__Task directions__
A word-for-word transcription of the records is required.

(Entries taken from a collection)
*-*-*

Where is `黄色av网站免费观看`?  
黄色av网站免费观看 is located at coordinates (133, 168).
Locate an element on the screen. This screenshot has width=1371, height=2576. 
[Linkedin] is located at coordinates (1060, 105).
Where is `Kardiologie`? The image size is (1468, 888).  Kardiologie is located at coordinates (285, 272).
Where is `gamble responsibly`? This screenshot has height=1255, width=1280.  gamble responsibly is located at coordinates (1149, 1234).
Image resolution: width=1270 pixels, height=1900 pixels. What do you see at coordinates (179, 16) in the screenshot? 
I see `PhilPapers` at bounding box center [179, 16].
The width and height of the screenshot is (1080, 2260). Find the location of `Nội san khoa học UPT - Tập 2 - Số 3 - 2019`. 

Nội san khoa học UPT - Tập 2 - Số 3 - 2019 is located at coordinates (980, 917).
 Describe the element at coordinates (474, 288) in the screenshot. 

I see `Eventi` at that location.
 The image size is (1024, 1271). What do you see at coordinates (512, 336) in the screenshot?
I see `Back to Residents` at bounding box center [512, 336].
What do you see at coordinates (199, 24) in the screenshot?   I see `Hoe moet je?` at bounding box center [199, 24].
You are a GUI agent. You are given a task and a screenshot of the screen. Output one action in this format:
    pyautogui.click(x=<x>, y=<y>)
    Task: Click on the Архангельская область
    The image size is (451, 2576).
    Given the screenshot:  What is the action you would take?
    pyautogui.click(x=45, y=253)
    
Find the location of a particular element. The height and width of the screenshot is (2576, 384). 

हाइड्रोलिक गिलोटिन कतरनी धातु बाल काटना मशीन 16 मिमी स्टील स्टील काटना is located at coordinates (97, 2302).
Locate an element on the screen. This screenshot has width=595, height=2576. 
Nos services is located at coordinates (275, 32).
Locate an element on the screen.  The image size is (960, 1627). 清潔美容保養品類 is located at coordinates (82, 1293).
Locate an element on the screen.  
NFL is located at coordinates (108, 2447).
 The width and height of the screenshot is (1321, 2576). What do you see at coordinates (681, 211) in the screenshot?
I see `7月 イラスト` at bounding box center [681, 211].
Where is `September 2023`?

*-*-*

__Answer__
Where is `黄色av网站免费观看`?  
黄色av网站免费观看 is located at coordinates (133, 168).
Locate an element on the screen. This screenshot has width=1371, height=2576. 
[Linkedin] is located at coordinates (1060, 105).
Where is `Kardiologie`? The image size is (1468, 888).  Kardiologie is located at coordinates (285, 272).
Where is `gamble responsibly`? This screenshot has height=1255, width=1280.  gamble responsibly is located at coordinates (1149, 1234).
Image resolution: width=1270 pixels, height=1900 pixels. What do you see at coordinates (179, 16) in the screenshot? 
I see `PhilPapers` at bounding box center [179, 16].
The width and height of the screenshot is (1080, 2260). Find the location of `Nội san khoa học UPT - Tập 2 - Số 3 - 2019`. 

Nội san khoa học UPT - Tập 2 - Số 3 - 2019 is located at coordinates (980, 917).
 Describe the element at coordinates (474, 288) in the screenshot. 

I see `Eventi` at that location.
 The image size is (1024, 1271). What do you see at coordinates (512, 336) in the screenshot?
I see `Back to Residents` at bounding box center [512, 336].
What do you see at coordinates (199, 24) in the screenshot?   I see `Hoe moet je?` at bounding box center [199, 24].
You are a GUI agent. You are given a task and a screenshot of the screen. Output one action in this format:
    pyautogui.click(x=<x>, y=<y>)
    Task: Click on the Архангельская область
    The image size is (451, 2576).
    Given the screenshot:  What is the action you would take?
    pyautogui.click(x=45, y=253)
    
Find the location of a particular element. The height and width of the screenshot is (2576, 384). 

हाइड्रोलिक गिलोटिन कतरनी धातु बाल काटना मशीन 16 मिमी स्टील स्टील काटना is located at coordinates (97, 2302).
Locate an element on the screen. This screenshot has width=595, height=2576. 
Nos services is located at coordinates (275, 32).
Locate an element on the screen.  The image size is (960, 1627). 清潔美容保養品類 is located at coordinates (82, 1293).
Locate an element on the screen.  
NFL is located at coordinates (108, 2447).
 The width and height of the screenshot is (1321, 2576). What do you see at coordinates (681, 211) in the screenshot?
I see `7月 イラスト` at bounding box center [681, 211].
Where is `September 2023`?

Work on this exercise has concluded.